Extracted data entries:
◆ ◆ ◆
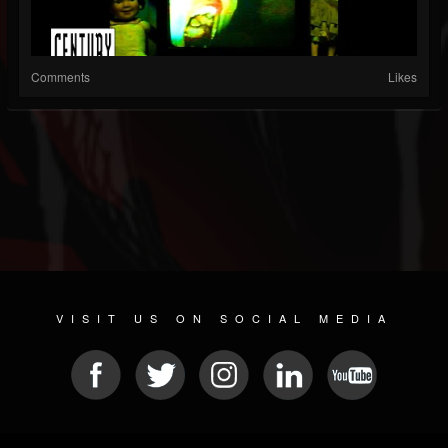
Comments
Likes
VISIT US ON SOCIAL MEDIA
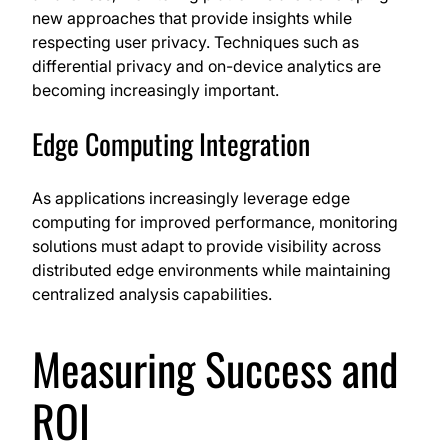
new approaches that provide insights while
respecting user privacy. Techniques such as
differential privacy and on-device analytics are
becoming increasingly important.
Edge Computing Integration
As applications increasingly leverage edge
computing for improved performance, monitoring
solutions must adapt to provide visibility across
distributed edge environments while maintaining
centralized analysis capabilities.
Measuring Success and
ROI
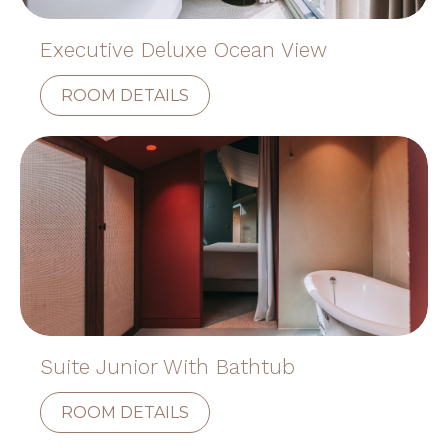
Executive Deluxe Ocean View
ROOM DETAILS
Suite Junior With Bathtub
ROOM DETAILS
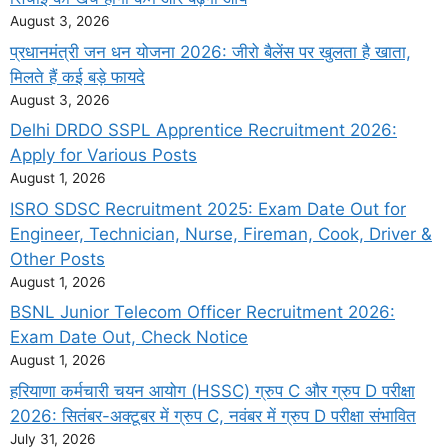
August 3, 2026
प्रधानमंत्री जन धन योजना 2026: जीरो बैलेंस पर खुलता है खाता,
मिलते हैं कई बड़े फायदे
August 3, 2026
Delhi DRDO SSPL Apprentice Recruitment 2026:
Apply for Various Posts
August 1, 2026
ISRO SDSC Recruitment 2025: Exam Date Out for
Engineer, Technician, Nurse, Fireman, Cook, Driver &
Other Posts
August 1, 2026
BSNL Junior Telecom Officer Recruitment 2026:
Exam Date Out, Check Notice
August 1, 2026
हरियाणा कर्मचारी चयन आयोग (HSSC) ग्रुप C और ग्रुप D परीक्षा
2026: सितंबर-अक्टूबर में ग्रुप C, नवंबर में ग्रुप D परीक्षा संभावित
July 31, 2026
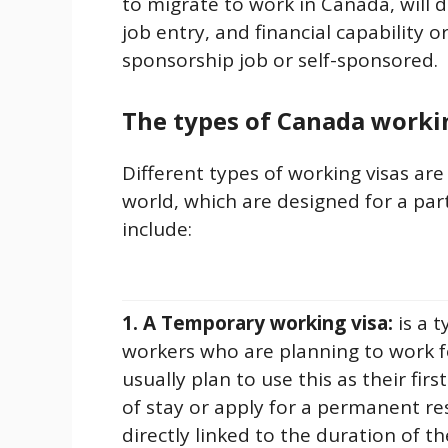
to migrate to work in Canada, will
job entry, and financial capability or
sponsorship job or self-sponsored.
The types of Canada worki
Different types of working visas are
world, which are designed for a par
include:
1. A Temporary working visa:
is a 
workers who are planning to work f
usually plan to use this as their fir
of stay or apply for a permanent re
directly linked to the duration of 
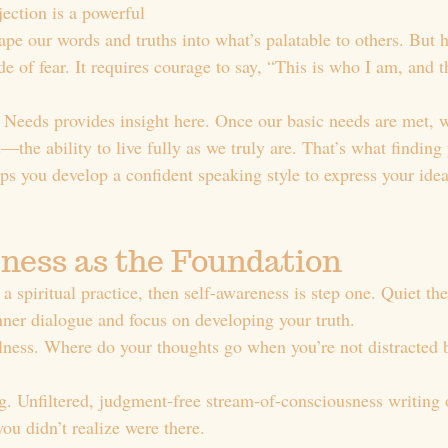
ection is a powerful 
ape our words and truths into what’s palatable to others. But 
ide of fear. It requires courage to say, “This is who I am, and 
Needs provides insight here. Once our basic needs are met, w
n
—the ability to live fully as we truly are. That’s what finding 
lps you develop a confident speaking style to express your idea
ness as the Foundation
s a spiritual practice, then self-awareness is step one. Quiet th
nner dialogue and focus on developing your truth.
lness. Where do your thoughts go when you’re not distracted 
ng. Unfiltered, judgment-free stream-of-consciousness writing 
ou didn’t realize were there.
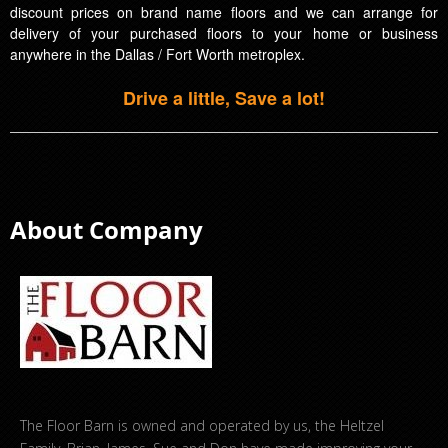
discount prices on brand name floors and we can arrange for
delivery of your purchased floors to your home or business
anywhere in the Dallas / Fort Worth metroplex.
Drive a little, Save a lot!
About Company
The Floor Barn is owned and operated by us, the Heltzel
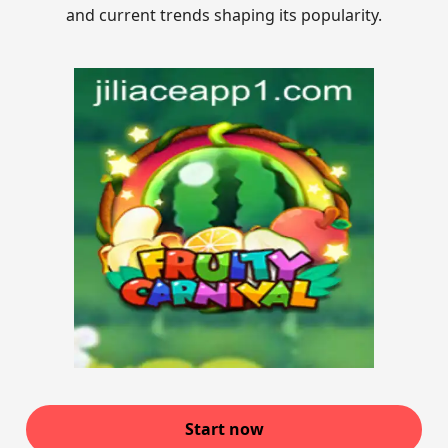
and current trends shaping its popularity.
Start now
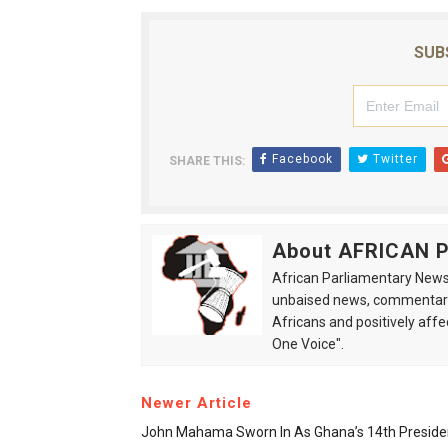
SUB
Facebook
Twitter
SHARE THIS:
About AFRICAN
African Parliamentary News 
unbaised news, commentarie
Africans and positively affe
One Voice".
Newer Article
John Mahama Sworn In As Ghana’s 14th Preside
◆ ◆ ◆
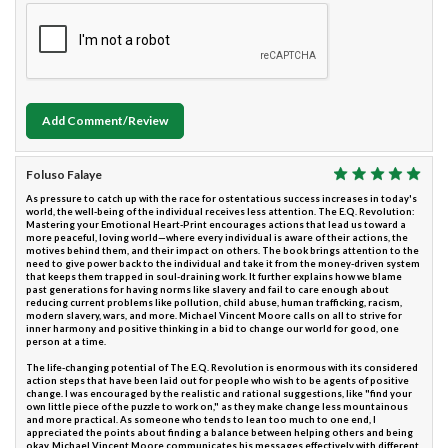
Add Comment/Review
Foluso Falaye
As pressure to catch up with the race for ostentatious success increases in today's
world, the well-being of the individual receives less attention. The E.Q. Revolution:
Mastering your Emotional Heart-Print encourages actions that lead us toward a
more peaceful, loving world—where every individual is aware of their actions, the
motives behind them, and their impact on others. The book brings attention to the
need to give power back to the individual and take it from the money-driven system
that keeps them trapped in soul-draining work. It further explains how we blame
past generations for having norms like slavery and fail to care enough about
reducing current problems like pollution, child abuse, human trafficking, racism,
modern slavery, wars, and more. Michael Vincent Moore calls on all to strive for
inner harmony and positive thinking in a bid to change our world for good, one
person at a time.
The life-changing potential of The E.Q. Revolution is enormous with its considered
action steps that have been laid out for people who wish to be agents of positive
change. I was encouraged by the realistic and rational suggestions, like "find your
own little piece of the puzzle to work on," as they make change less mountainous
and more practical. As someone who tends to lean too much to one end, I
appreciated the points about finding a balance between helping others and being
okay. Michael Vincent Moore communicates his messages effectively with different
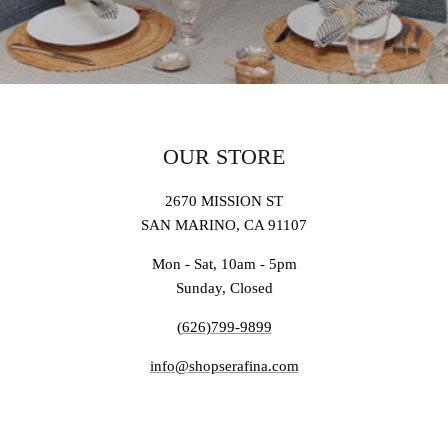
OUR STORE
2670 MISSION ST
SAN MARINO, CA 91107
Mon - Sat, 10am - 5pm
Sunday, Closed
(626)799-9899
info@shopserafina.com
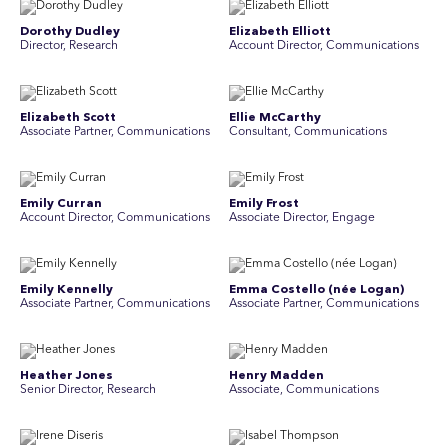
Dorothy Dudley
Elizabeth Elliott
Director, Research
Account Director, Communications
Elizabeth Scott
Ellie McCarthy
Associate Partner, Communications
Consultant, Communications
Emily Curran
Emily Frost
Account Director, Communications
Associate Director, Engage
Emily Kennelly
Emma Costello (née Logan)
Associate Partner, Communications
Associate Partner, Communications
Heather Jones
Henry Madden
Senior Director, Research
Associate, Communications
◆ ◆ ◆
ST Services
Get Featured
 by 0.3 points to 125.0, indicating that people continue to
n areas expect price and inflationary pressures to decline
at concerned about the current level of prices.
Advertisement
◆ ◆ ◆
**TASK TO COMPLETE:** One stretch of the lines above is wanted, from the line that contains "Get Featured" through the line that contains "Advertisement". Output it exactly.

**WRITTEN REPLY:**
Get Featured
 by 0.3 points to 125.0, indicating that people continue to
n areas expect price and inflationary pressures to decline
at concerned about the current level of prices.
Advertisement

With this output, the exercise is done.